Sun Aug 28 14:40:36 EDT 2011

On 28/08/2011 14:40, Vlastimil Brom wrote:
> 2011/8/28 jmfauth<wxjmfauth at gmail.com>:
>> There is actually a discussion on the dev-list about the replacement
>> of "re" by "regex".
>> ...
>> If I can undestand the ASCII flag, ASCII being the "lingua franca" of
>> almost all codings, I am more skeptical about the LOCALE/UNICODE
>> flags.
>>
>> There is in my mind some kind of conflict here. What is 100% unicode
>> compliant shoud be locale independent ("Unicode.org") and a locale
>> depedency means a loss of unicode compliance.
>>
>> I'm fearing some potential problems here:  Users or modules working
>> in one mode, while some others are working in the other mode.
>>
>> ...
>> jmf
>>
>> --
>> http://mail.python.org/mailman/listinfo/python-list
>>
>
>
> As I understand it, regex was designed to be as much compatible with
> re as possible, sometimes even some problematic (in some
> interpretation) behaviour is retained as default and "corrected" via
> the NEW flag (e.g. zero-width split). Also the LOCALE flag seems to be
> considered as legacy feature and kept with the same behaviour like re;
> cf.: http://code.google.com/p/mrab-regex-hg/issues/detail?id=6&can=1
> In my opinon, the LOCALE flag is not reliable (in a way I would
> imagine) in either re or regex.
>
In Python 2, re defaults to ASCII and you must use UNICODE for Unicode
strings (the str type is a bytestring). In Python 3, re defaults to
UNICODE and you must use ASCII for ASCII bytestrings (the str type is a
Unicode string).

The LOCALE flag is for locale-dependent 8-bit bytestrings. It uses the
toupper and tolower functions of the underlying C library.

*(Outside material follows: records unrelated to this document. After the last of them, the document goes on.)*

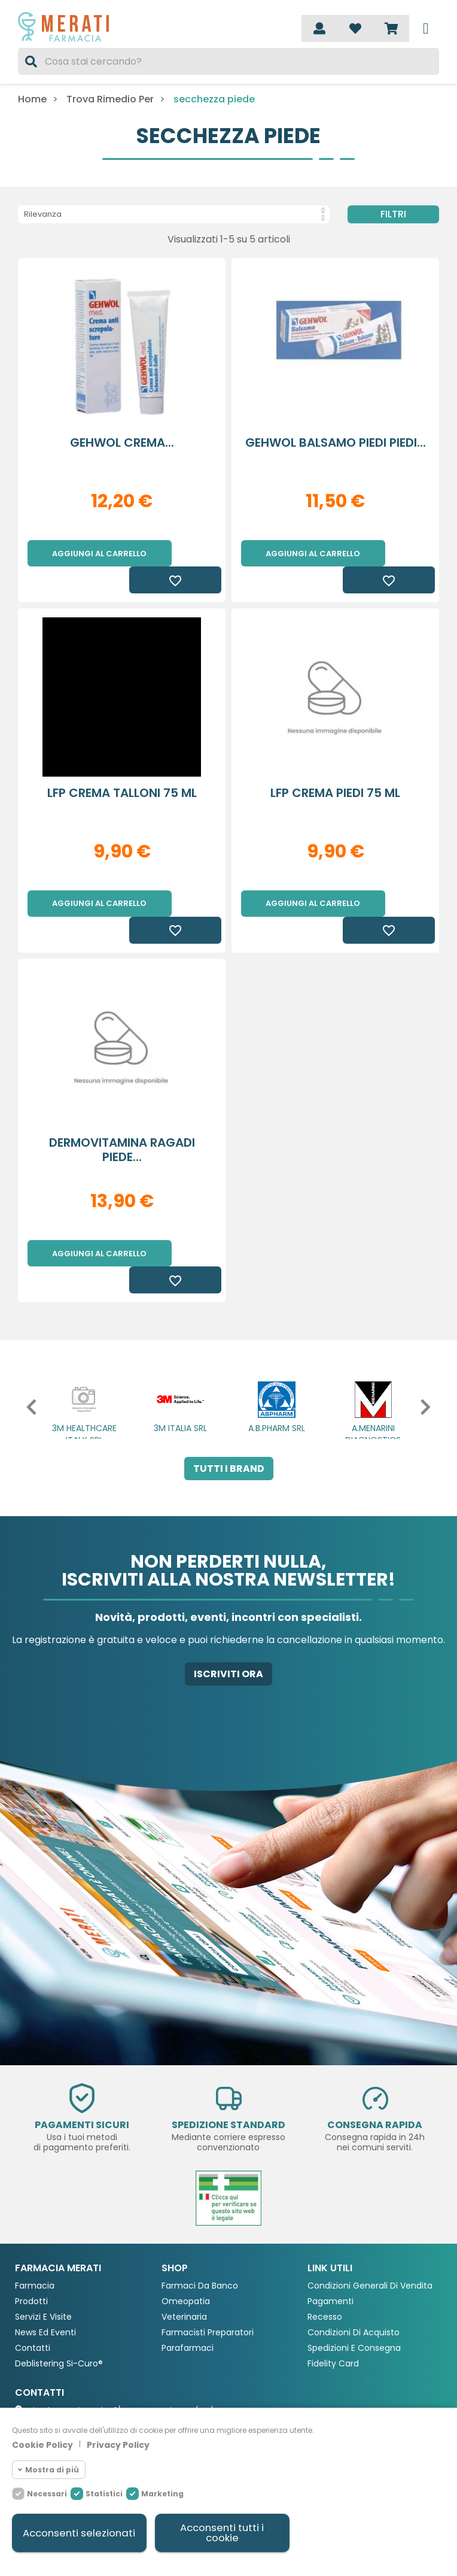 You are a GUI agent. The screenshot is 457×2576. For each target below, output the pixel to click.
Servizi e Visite (43, 2237)
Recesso (324, 2237)
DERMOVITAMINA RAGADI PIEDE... (122, 1097)
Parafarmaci (188, 2269)
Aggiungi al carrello (99, 553)
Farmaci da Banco (200, 2206)
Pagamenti (330, 2222)
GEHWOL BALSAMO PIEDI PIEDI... (335, 442)
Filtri (393, 214)
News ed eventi (45, 2253)
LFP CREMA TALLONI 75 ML (122, 766)
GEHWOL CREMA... (122, 442)
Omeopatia (186, 2222)
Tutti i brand (228, 1389)
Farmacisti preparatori (208, 2253)
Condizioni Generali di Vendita (369, 2206)
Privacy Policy (118, 2444)
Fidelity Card (333, 2284)
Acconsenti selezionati (79, 2532)
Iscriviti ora (228, 1595)
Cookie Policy (42, 2444)
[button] (22, 1328)
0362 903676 (55, 2353)
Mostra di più (52, 2469)
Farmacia (34, 2206)
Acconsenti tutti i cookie (222, 2532)
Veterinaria (184, 2237)
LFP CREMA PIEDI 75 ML (335, 766)
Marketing (162, 2493)
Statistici (104, 2493)
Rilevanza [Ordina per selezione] (174, 214)
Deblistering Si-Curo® (59, 2284)
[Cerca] (228, 61)
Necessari (47, 2493)
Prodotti (31, 2222)
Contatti (32, 2269)
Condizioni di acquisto (353, 2253)
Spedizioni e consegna (354, 2269) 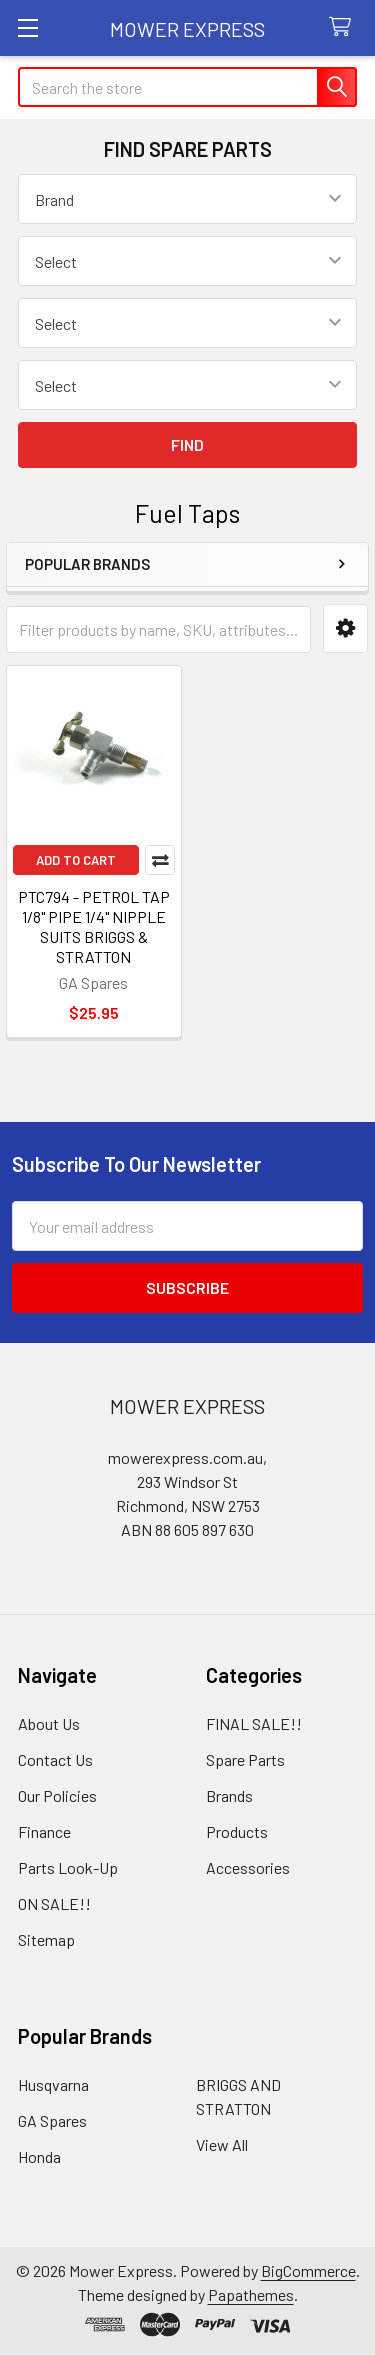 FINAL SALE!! (254, 1723)
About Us (49, 1723)
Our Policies (57, 1795)
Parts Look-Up (68, 1867)
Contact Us (55, 1759)
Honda (39, 2156)
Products (237, 1831)
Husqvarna (53, 2084)
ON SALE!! (54, 1903)
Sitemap (46, 1939)
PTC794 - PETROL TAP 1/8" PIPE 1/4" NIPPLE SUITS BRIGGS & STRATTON (94, 926)
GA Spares (52, 2120)
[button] (345, 628)
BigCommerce (308, 2270)
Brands (229, 1795)
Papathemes (251, 2294)
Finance (44, 1831)
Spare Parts (245, 1759)
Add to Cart (76, 860)
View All (222, 2144)
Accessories (248, 1867)
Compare (160, 860) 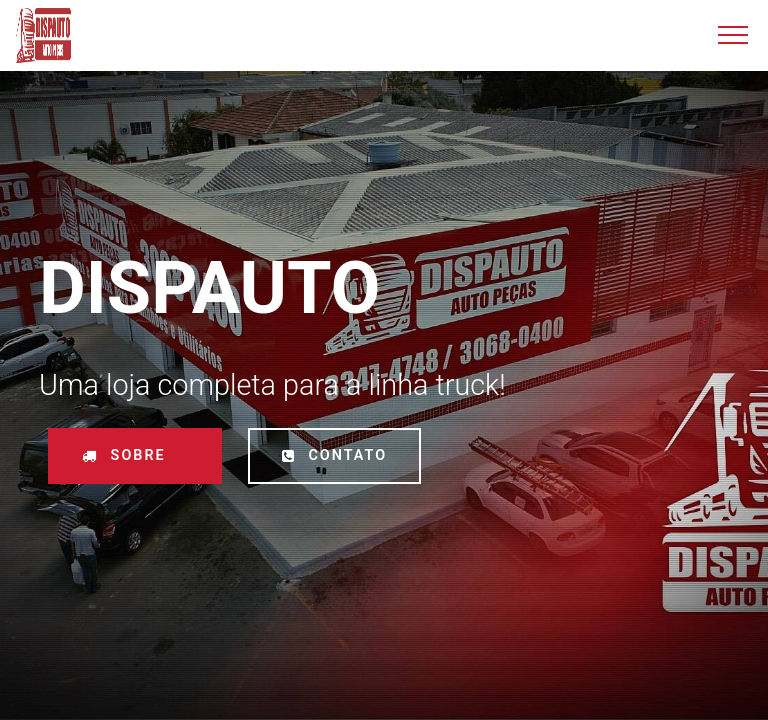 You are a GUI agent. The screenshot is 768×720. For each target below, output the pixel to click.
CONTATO (335, 455)
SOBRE (135, 455) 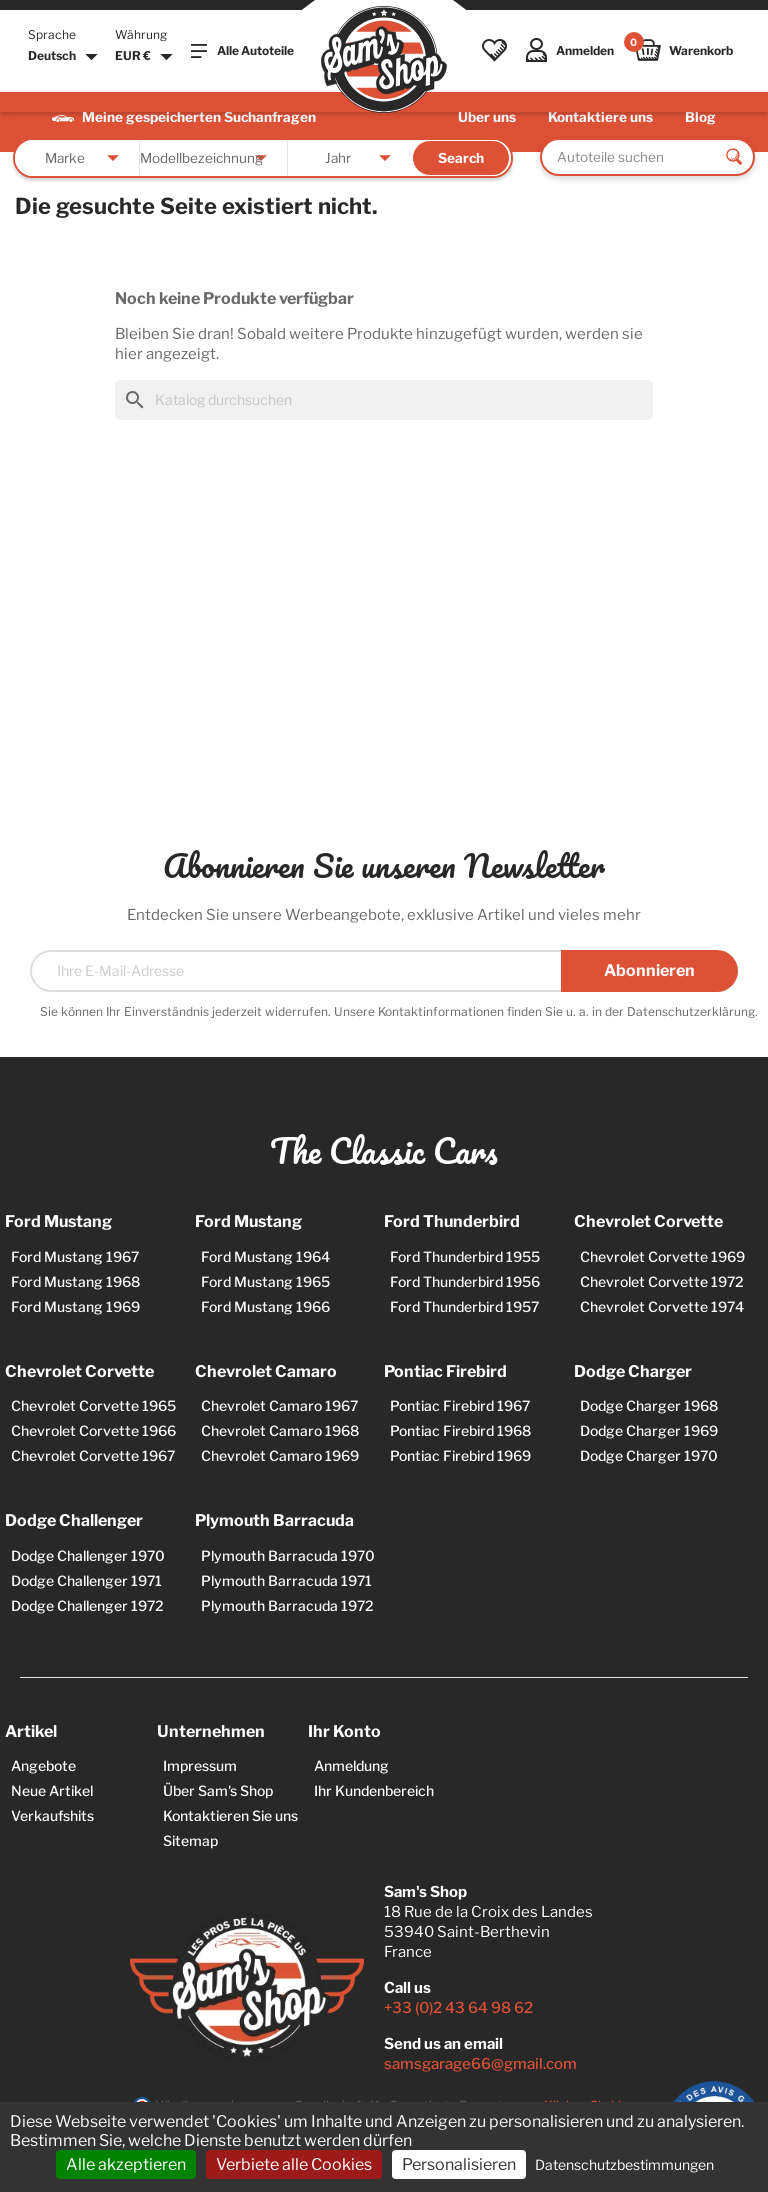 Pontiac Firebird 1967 (460, 1405)
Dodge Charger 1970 (649, 1455)
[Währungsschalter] (146, 57)
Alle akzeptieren (126, 2164)
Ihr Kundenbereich (374, 1790)
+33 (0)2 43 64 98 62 (458, 2008)
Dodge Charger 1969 (649, 1430)
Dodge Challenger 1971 (86, 1580)
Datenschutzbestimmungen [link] (624, 2164)
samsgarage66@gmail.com (480, 2064)
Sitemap (190, 1840)
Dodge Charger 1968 (649, 1405)
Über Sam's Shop (218, 1790)
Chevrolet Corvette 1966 (93, 1430)
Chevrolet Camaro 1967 (279, 1405)
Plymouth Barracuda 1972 (287, 1605)
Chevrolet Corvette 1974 (662, 1306)
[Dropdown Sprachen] (65, 57)
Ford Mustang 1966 (265, 1306)
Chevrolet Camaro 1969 (280, 1455)
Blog (700, 117)
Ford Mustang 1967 (75, 1256)
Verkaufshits (52, 1815)
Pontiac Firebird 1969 (460, 1455)
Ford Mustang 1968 (75, 1281)
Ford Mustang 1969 (75, 1306)
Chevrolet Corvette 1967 (93, 1455)
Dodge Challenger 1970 (88, 1555)
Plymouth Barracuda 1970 (288, 1555)
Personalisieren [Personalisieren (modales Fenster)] (459, 2164)
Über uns (487, 117)
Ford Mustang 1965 (265, 1281)
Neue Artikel (52, 1790)
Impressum (200, 1765)
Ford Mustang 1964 (265, 1256)
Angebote (43, 1765)
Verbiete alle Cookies (294, 2164)
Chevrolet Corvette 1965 (93, 1405)
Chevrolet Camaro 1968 (280, 1430)
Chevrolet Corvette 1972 (662, 1281)
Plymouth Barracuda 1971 (286, 1580)
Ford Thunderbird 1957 (464, 1306)
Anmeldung (351, 1765)
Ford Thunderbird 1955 (465, 1256)
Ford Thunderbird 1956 (465, 1281)
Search (461, 158)
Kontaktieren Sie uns (230, 1815)
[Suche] (384, 400)
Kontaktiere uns (600, 117)
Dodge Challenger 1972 (87, 1605)
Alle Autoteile (242, 51)
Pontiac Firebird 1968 (460, 1430)
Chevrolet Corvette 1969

The regex module tries to be drop-in compatible. It supports the LOCALE
flag only because the re module has it. Even Perl has something similar.

> In the area of flags regex should work the same way like re or it just
> adds more possibilities (REVERSE for backwards search,  ASCII as the
> complement for unicode, NEW to enable some incompatible additions or
> corrections, where the original behaviour could be relied on).
>
> The only (understandable) incompatibility I encounter in regex are the
> new features requiring special syntax, which would obviously raise
> errors in re or which would be matched literally instead.
> see
> http://code.google.com/p/mrab-regex-hg/wiki/GeneralDetails#Additional_features
> for an overview of the additions.
>
In the re module, unknown escape sequences are treated as literals, eg
\K is treated as K.

The regex module has more escape sequences, so that may break existing
regexes, eg \X isn't treated as X, but matches a grapheme. Unknown
escape sequences are still treated as literals, as in re.

My view is that you shouldn't be relying on that behaviour. If it looks
like an escape sequence, it may very well be one. It's like their use
in strings literals for file paths on Windows. I would've preferred
that a invalid escape sequence in a string literal raised an exception
(either it's valid and has a meaning, or it's invalid/reserved for
future use).

It's a balancing act. Requiring the NEW flag for _any_ deviation from
re would be very annoying.

> Personally I am very happy with regex, both with its features as well
> as with the support and maintenance by its developer;
> however I am mostly using it for manually entered patterns, and less
> for hardcoded operation.
>
And I'm very happy with your feedback. ;-)